Quantile matching fit of univariate distributions

Fit of univariate distribution by matching quantiles for non censored data.

Usage

qmedist(data, distr, probs, start = NULL, fix.arg = NULL, qtype = 7, 
    optim.method = "default", lower = -Inf, upper = Inf, 
    custom.optim = NULL, weights = NULL, silent = TRUE, gradient = NULL, 
    checkstartfix=FALSE, calcvcov=FALSE, ...)

Arguments

data: A numeric vector for non censored data.
distr: A character string "name" naming a distribution for which the corresponding quantile function qname and the corresponding density distribution dname must be classically defined.
probs: A numeric vector of the probabilities for which the quantile matching is done. The length of this vector must be equal to the number of parameters to estimate.
start: A named list giving the initial values of parameters of the named distribution or a function of data computing initial values and returning a named list. This argument may be omitted (default) for some distributions for which reasonable starting values are computed (see the 'details' section of mledist).
fix.arg: An optional named list giving the values of fixed parameters of the named distribution or a function of data computing (fixed) parameter values and returning a named list. Parameters with fixed value are thus NOT estimated.
qtype: The quantile type used by the R quantile function to compute the empirical quantiles, (default 7 corresponds to the default quantile method in R).
optim.method: "default" or optimization method to pass to optim.
lower: Left bounds on the parameters for the "L-BFGS-B" method (see optim).
upper: Right bounds on the parameters for the "L-BFGS-B" method (see optim).
custom.optim: a function carrying the optimization.
weights: an optional vector of weights to be used in the fitting process. Should be NULL or a numeric vector with strictly positive integers (typically the number of occurences of each observation). If non-NULL, weighted QME is used, otherwise ordinary QME.
silent: A logical to remove or show warnings when bootstraping.
gradient: A function to return the gradient of the squared difference for the "BFGS", "CG" and "L-BFGS-B" methods. If it is NULL, a finite-difference approximation will be used, see details.
checkstartfix: A logical to test starting and fixed values. Do not change it.
calcvcov: A logical indicating if (asymptotic) covariance matrix is required. (currently ignored)
...: further arguments passed to the optim, constrOptim or custom.optim function.

Details

The qmedist function carries out the quantile matching numerically, by minimization of the sum of squared differences between observed and theoretical quantiles. Note that for discrete distribution, the sum of squared differences is a step function and consequently, the optimum is not unique, see the FAQ.

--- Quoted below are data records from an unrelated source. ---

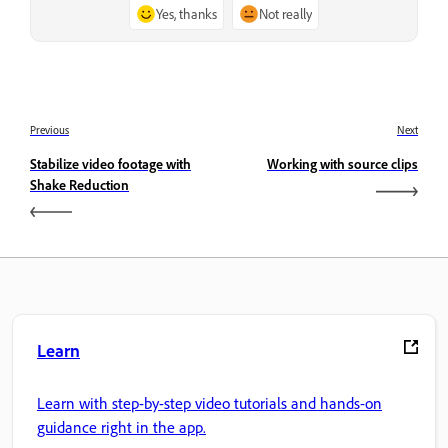
Yes, thanks
Not really
Previous
Next
Stabilize video footage with
Working with source clips
Shake Reduction
Learn
Learn with step-by-step video tutorials and hands-on
guidance right in the app.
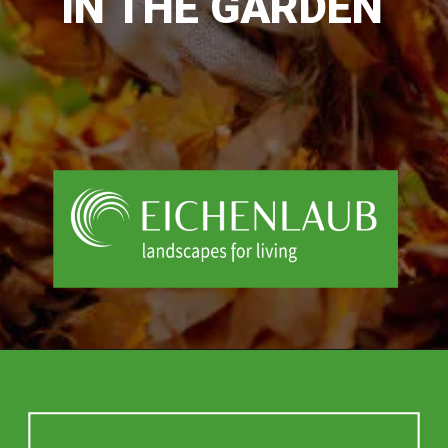
IN THE GARDEN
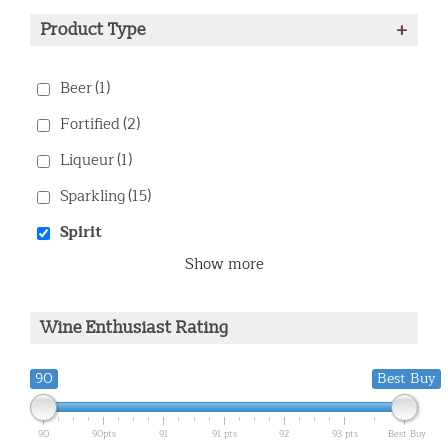
Product Type
+
Beer
(1)
Fortified
(2)
Liqueur
(1)
Sparkling
(15)
Spirit
Show more
Wine Enthusiast Rating
90
Best Buy
90
90pts
91
91 pts
92
93 pts
Best Buy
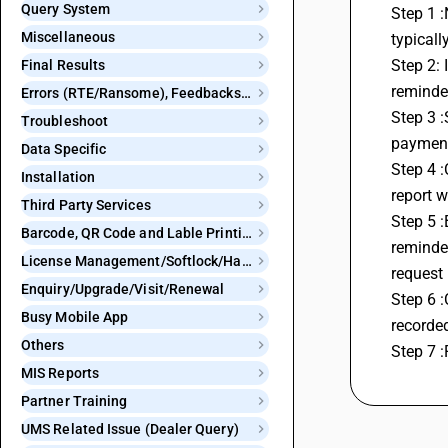
Query System
Step 1 :
Miscellaneous
typicall
Step 2: 
Final Results
reminder
Errors (RTE/Ransome), Feedbacks and Bugs
Step 3 :
Troubleshoot
payment
Data Specific
Step 4 :
Installation
report w
Third Party Services
Step 5 :
Barcode, QR Code and Lable Printing
reminde
License Management/Softlock/Hardlock
request
Enquiry/Upgrade/Visit/Renewal
Step 6 
Busy Mobile App
recorded
Others
Step 7 :
MIS Reports
Partner Training
UMS Related Issue (Dealer Query)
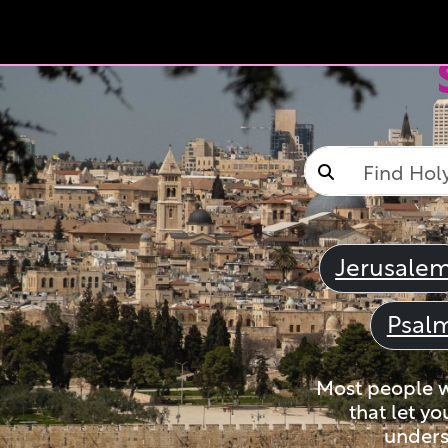
Jerusale
Psal
Most people wi
that let yo
unders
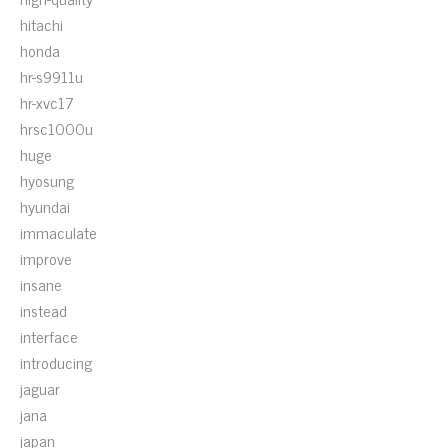
hitachi
honda
hr-s9911u
hr-xvc17
hrsc1000u
huge
hyosung
hyundai
immaculate
improve
insane
instead
interface
introducing
jaguar
jana
japan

The optimization process is the same as mledist, see the 'details' section of that function.

Optionally, a vector of weights can be used in the fitting process. By default (when weigths=NULL), ordinary QME is carried out, otherwise the specified weights are used to compute weighted quantiles used in the squared differences. Weigthed quantiles are computed by wtdquantile from the Hmisc package. It is not yet possible to take into account weighths in functions plotdist, plotdistcens, plot.fitdist, plot.fitdistcens, cdfcomp, cdfcompcens, denscomp, ppcomp, qqcomp, gofstat and descdist (developments planned in the future).

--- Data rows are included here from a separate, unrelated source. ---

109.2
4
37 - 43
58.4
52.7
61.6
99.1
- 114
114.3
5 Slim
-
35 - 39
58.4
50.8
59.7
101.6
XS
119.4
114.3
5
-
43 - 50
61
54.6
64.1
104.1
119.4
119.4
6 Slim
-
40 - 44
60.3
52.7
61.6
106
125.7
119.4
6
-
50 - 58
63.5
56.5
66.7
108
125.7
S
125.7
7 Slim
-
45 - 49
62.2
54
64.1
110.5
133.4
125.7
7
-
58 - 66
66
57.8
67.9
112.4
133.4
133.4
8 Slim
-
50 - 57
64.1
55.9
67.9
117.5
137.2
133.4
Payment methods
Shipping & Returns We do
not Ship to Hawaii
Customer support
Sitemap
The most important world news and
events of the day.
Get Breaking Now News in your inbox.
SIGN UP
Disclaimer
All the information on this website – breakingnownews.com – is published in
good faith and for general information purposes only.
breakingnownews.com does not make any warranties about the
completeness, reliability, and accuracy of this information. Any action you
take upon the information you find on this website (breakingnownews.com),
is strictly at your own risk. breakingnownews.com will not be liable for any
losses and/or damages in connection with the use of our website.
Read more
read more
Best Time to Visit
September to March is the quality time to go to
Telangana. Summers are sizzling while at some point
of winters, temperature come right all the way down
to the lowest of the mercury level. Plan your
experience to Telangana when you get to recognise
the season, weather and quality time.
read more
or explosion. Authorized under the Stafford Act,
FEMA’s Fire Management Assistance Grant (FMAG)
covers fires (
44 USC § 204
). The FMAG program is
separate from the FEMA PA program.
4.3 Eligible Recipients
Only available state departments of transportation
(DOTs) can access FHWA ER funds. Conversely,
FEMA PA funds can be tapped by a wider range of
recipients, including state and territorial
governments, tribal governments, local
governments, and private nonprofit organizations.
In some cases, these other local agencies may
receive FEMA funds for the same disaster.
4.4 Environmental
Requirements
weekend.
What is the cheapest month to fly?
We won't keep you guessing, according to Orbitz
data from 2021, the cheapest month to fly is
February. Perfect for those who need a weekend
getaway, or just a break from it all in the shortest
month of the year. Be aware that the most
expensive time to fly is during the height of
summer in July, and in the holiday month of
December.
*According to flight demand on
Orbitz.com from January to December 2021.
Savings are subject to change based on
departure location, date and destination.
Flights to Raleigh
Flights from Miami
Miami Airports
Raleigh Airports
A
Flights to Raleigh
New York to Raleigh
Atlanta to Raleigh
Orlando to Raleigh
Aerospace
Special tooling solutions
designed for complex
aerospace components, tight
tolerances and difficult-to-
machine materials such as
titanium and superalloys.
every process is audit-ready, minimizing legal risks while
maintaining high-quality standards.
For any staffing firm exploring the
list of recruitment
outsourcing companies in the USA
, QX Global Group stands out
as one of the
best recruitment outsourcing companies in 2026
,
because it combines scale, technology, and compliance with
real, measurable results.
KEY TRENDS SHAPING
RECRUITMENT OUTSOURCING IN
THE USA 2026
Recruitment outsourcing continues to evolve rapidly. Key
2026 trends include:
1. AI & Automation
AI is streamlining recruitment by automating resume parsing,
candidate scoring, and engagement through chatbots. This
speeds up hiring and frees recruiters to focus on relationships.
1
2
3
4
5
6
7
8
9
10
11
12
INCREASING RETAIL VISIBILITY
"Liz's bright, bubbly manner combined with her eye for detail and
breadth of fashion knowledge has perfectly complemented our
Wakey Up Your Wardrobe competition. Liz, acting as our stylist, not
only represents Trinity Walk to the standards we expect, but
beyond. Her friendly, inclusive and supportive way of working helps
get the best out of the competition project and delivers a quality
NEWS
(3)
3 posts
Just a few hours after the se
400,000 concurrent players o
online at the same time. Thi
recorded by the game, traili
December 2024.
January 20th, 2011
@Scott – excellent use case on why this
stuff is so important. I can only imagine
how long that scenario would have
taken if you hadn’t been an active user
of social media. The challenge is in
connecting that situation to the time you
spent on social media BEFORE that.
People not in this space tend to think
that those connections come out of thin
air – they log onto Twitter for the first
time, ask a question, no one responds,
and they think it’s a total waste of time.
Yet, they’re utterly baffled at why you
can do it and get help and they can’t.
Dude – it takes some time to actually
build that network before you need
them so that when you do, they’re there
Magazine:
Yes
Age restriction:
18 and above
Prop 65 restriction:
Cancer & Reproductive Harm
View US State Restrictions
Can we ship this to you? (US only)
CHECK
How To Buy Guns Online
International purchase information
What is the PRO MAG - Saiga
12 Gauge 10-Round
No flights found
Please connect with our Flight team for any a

This function is not intended to be called directly but is internally called in fitdist and bootdist.

Value

qmedist returns a list with following components,

estimate: the parameter estimates.
convergence: an integer code for the convergence of optim defined as below or defined by the user in the user-supplied optimization function. 0 indicates successful convergence. 1 indicates that the iteration limit of optim has been reached. 10 indicates degeneracy of the Nealder-Mead simplex. 100 indicates that optim encountered an internal error.
value: the minimal value reached for the criterion to minimize.
hessian: a symmetric matrix computed by optim as an estimate of the Hessian at the solution found or computed in the user-supplied optimization function.
optim.function: the name of the optimization function used for maximum likelihood.
optim.method: when optim is used, the name of the algorithm used, the field method of the custom.optim function otherwise.
fix.arg: the named list giving the values of parameters of the named distribution that must kept fixed rather than estimated by maximum likelihood or NULL if there are no such parameters.
fix.arg.fun: the function used to set the value of fix.arg or NULL.
weights: the vector of weigths used in the estimation process or NULL.
counts: A two-element integer vector giving the number of calls to the log-likelihood function and its gradient respectively. This excludes those calls needed to compute the Hessian, if requested, and any calls to log-likelihood function to compute a finite-difference approximation to the gradient. counts is returned by optim or the user-supplied function or set to NULL.
optim.message: A character string giving any additional information returned by the optimizer, or NULL. To understand exactly the message, see the source code.
loglik: the log-likelihood value.
probs: the probability vector on which quantiles are matched.

References

Klugman SA, Panjer HH and Willmot GE (2012), Loss Models: From Data to Decissions, 4th edition. Wiley Series in Statistics for Finance, Business and Economics, p. 253, doi:10.1198/tech.2006.s409 .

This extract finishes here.